## TASK DIRECTIONS
Below are the records. List every line holding the word "Coastal".

## EXCERPTED DATA
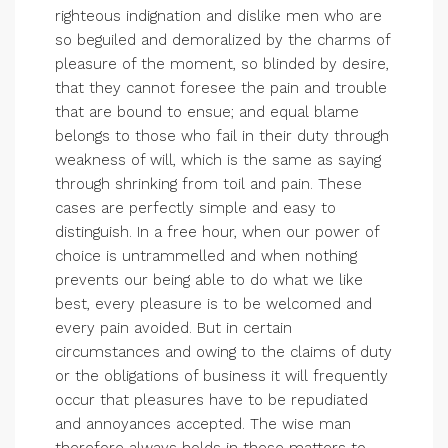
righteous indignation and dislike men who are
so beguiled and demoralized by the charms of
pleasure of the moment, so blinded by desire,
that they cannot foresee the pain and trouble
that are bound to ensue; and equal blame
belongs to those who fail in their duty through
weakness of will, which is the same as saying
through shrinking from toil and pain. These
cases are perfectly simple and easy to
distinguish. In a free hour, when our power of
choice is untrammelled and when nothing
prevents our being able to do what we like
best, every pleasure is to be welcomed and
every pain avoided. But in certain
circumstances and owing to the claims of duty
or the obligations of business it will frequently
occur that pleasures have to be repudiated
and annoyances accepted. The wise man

---

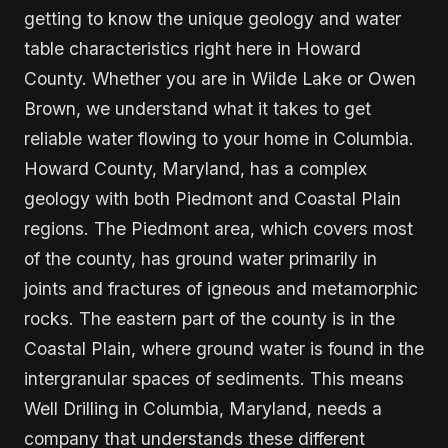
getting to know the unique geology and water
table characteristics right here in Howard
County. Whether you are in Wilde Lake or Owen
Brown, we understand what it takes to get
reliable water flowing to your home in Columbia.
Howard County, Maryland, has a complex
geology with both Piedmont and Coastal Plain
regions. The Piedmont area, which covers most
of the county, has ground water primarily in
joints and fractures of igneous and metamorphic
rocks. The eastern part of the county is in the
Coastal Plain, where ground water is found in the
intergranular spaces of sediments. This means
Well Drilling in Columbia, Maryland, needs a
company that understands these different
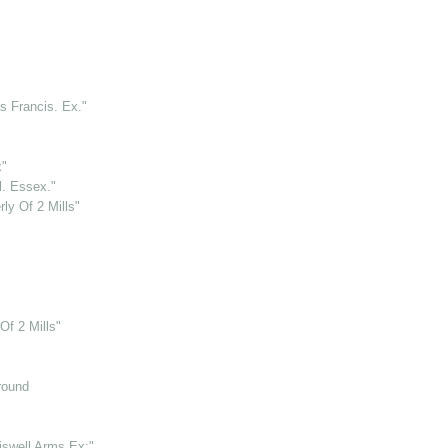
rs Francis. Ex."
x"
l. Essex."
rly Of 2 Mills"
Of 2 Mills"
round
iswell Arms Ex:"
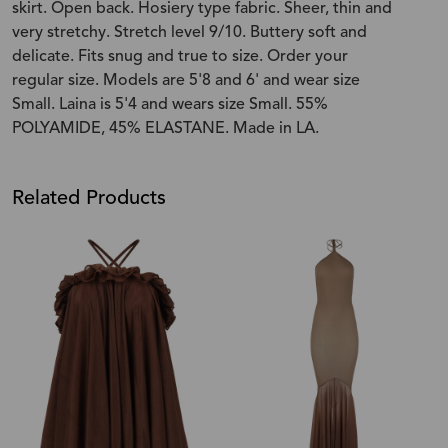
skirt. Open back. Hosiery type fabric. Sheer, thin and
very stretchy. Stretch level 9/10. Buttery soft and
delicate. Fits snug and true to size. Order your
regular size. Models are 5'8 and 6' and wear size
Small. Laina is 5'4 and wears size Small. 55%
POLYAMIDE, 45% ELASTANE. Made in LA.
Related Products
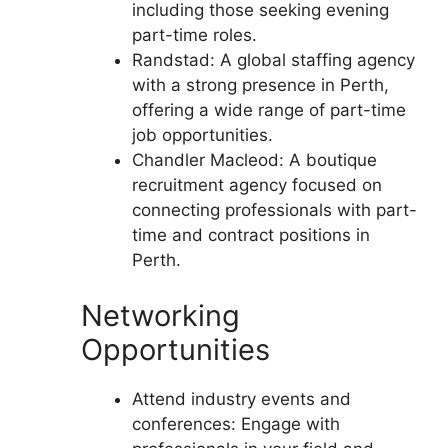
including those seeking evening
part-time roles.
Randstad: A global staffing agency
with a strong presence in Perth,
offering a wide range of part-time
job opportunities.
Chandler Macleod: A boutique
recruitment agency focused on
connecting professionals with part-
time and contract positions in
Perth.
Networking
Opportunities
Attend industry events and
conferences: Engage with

## YOUR SOLUTION
geology with both Piedmont and Coastal Plain
Coastal Plain, where ground water is found in the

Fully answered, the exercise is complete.